Use the menu on the left, or the buttons at the bottom of the guide to navigate through this tutorial. In each page, you will learn about when it would be appropriate for you to use each type of source for your research, the positives and negatives for each source, and where you can find such sources.
Articles can come from different types of sources. What kind of source you use will determine what kind of writing you are looking at.
The types of sources typically associated with articles are: Scholarly or peer-reviewed journals, trade or professional publications, and magazines.
How do you know which type of source you are looking at?
Sometimes you can tell just by looking at it. Think of the popular magazines you see. They tend to have bright colors, bold headlines, and lots of photographs. Scholarly journals on the other hand tend to not to be very eye catching, they will probably have charts, graphs, and tables but not many pictures. Popular magazines will also have a lot of advertisements while scholarly journals will have very few. Trade journals will fall in between. They may have a few ads (usually in relation to the profession) but not as much color or images as a magazine.
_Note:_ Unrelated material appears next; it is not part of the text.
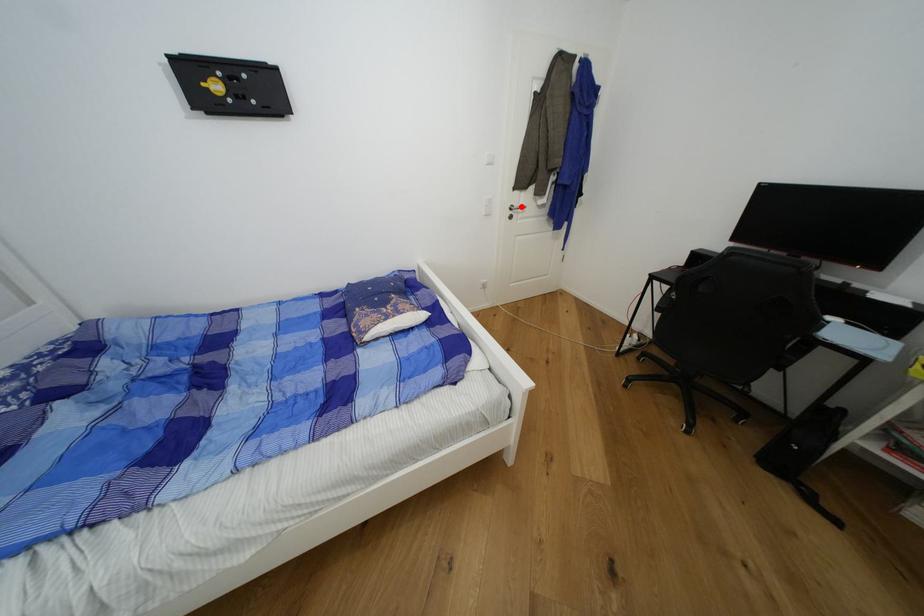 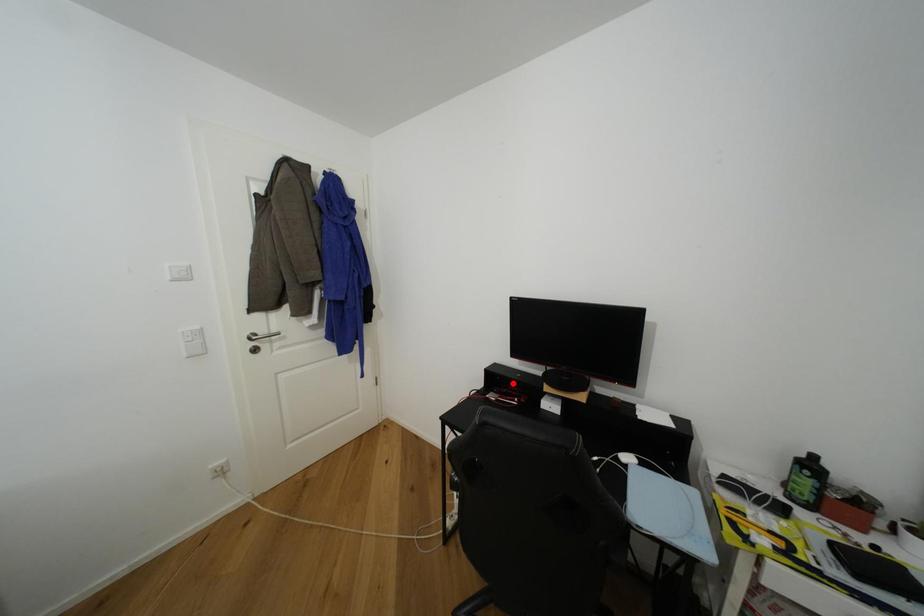 I am providing you with two images of the same scene from different viewpoints. A red point is marked on the first image and another point is marked on the second image. Is the marked point in image1 the same physical position as the marked point in image2?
To really determine what kind of source you have you need to look at the content. As you read an article think about who is writing the article and putting it out. Magazines tend to be written by staff or freelance writers with no expertise in the subject of the article. They are usually published by a for-profit company. Trade journalist sometimes have expertise in the area and are usually put out by professional organizations, although they may partner with either a commercial publisher or an scholarly press. Scholarly journals are written by experts in the field and published by either a professional organization or a university press. Peer-reviewed articles are evaluated by other experts in the field before they are published. A scholarly article is not always 'peer-reviewed' to find out if it is you need to look at the article submission guidelines of the journal.
Who are these articles for? A popular magazine is written for anybody. You don't need to know anything about the subject of the article, you don't need to know any special vocabulary. Professional journals are to be read by people in the field so the jargon, or vocabulary of that field is often used. Scholarly journals are also written for people knowledgeable about that subject area, people who are familiar with specialized vocabulary and concepts.
Why has the article been written? With a popular magazine articles are usually to entertain the audience or to sell something; that something could be the magazine itself. Trade or Professional journal articles provide information on what is going on in that subject area to people in that field. For instance the articles could be about research that is going on or how research findings are being used, or news and happenings (such as upcoming conferences and other professional development opportunities). Scholarly journals often report on research or research techniques, usually the person or persons who are writing the article are the people conducting the research.
The last thing to consider is if there are references included at the end of the article. Scholarly journals will always have citations (in-text or footnotes/endnotes, and a list of other articles referred to). Professional journals will sometimes have bibliographies or references, but not always, and rarely as long as the reference lists you'll see in a scholarly journal. Magazines will rarely include references.